Is your aim to study the impacts on forest regeneration on invertebrates in the Amazon?
Or do you want to advise conservation organisations on how to apply drones and other new technology to conservation projects?
Or maybe your dream job is to be a BBC broadcaster, inspiring others to learn about and help protect wildlife?
Your best starting point is to be clear about the job you’re aiming for (check out our 15 key conservation job types and How to get a conservation job? Version 2:0) and then identify the entry-level requirements for your chosen job by reading job descriptions and/or setting up informational interviews. You might discover that you don’t need a master’s degree at all!
If you’re uncertain about your direction or have trouble visualising what your target job looks like, we recommend taking the time to do some self-reflection (have you heard of our Kickstarter for Early Career Conservationists course?)

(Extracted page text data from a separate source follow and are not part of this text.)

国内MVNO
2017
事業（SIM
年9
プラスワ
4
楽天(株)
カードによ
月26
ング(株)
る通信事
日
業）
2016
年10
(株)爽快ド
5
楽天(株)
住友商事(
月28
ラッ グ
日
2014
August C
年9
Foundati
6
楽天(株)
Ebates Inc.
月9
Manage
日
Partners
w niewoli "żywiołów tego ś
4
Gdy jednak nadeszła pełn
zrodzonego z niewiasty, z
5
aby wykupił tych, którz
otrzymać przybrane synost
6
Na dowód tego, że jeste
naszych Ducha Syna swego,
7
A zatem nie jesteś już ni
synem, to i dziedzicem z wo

Investing a bit of time up-front can help you answer the question ‘Is a master’s or work experience better for my career?’ It can also save you tens or hundreds of hours (perhaps even years!!) spent searching and applying for master’s. Instead you can focus in your search on what’s right for you.

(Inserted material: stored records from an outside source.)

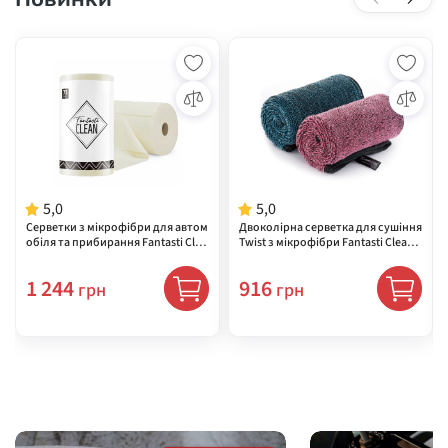
5,0
5,0
Серветки з мікрофібри для автом
Двоколірна серветка для сушіння
обіля та прибирання Fantasti Clea
Twist з мікрофібри Fantasti Clean F
n 30×30 см, сірі, 75 шт. (MCSLJ1212
TCSSXBZ24322FH, 60×80 см, з петл
75CG)
ею, для авто та дому
1 244
916
грн
грн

That said, getting a master’s in a specific area can still be a good way to explore a potential career path, while getting employable skills. They also provide other great benefits…

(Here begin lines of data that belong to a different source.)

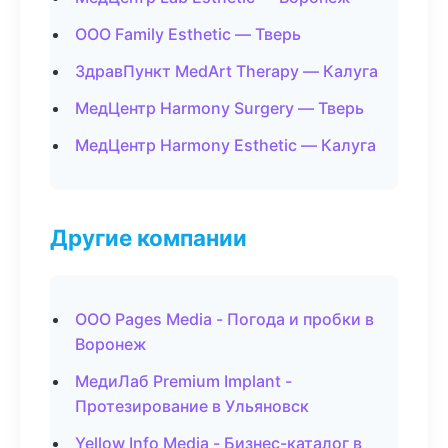
ООО Family Esthetic — Тверь
ЗдравПункт MedArt Therapy — Калуга
МедЦентр Harmony Surgery — Тверь
МедЦентр Harmony Esthetic — Калуга
Другие компании
ООО Pages Media - Погода и пробки в
Воронеж
МедиЛаб Premium Implant -
Протезирование в Ульяновск
Yellow Info Media - Бизнес-каталог в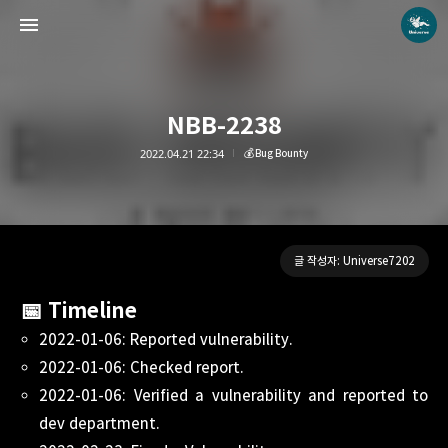
NBB-2238
2022.04.21 22:34
💰Bug Bounty
Universe blog
Universe7202
글 작성자: Universe7202
📅 Timeline
2022-01-06: Reported vulnerability.
2022-01-06: Checked report.
2022-01-06: Verified a vulnerability and reported to
dev department.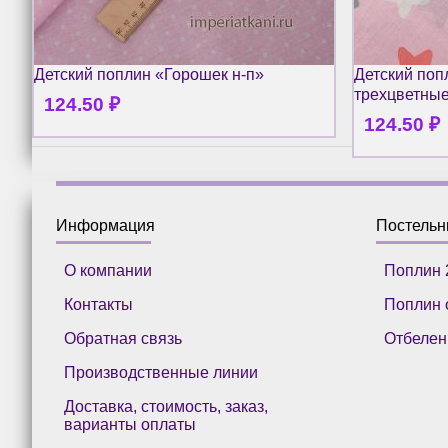
Детский поплин «Горошек н-п»
Детский поп
трехцветны
124.50
₽
124.50
₽
Информация
Постель
О компании
Поплин 
Контакты
Поплин 
Обратная связь
Отбелен
Производственные линии
Доставка, стоимость, заказ,
варианты оплаты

What are the benefits of doing a master’s degree?
Compared to bachelor’s / degree programmes which tend to be broader, masters are usually much more focussed. They also tend to be more interdisciplinary than undergraduate degrees, which is particularly valuable in the conservation industry.
“The other thing that we find, particularly with undergraduates coming from British universities, is that until they reach [the master’s] level, they will often have been siloed into social sciences or into natural sciences and these masters’ offer an opportunity to … really work in this interdisciplinary world pulling theory expertise from across the different disciplines and apply it to their chosen field of study” – Dr Chloë Montes Strevens, Course Director of the Masters in Biodiversity, Conservation and Management, University of Oxford.
There are many additional benefits to doing a master’s degree, which include:
- A deeper understanding of conservation
- Research skills like project design, field surveying skills and analysis
- Critical thinking skills and the ability to develop conservation solutions
- Specific skills such as GIS
- Enhanced credentials
- Better job prospects
- A more competitive application
- Networking with professors, peers and industry professionals
- Direct links to potential employers through work placements, etc.
- Competencies such as leadership and communication
What are the cons of doing a master’s degree?
- Time. Master’s degrees require a minimum commitment of 1-2 years full time.
- Cost. Fees for master’s can range from no cost to about £30,000 or US $40,000 per year, depending on the country you’re from and where you’re studying. There’s also the opportunity cost of deferring potential earnings while pursuing higher education.
- Deferring career establishment. While master’s are generally designed to better position you in the workforce, the time it takes to achieve one is also time that could be spend establishing yourself in your career.
For example, consider just a few of the impressive things you might be able to accomplish during the time it takes to complete a master’s degree:
- Start a successful NGO or business
- Build a community who help advance an important conservation cause
- Create a blog with an impressive audience
- Become a conservation influencer on social media
- Take a gap year (or two) and make a difference with your top conservation organisations
- Make a conservation short film or documentary
- Take unlimited free courses on a platform like Coursera, EdX and many more
- “Intern with someone who is the best in the world at what they do” – James Altucher, 50 Alternatives to College.
- Hike, bike or sail the world to raise money for conservation and then write a book about it.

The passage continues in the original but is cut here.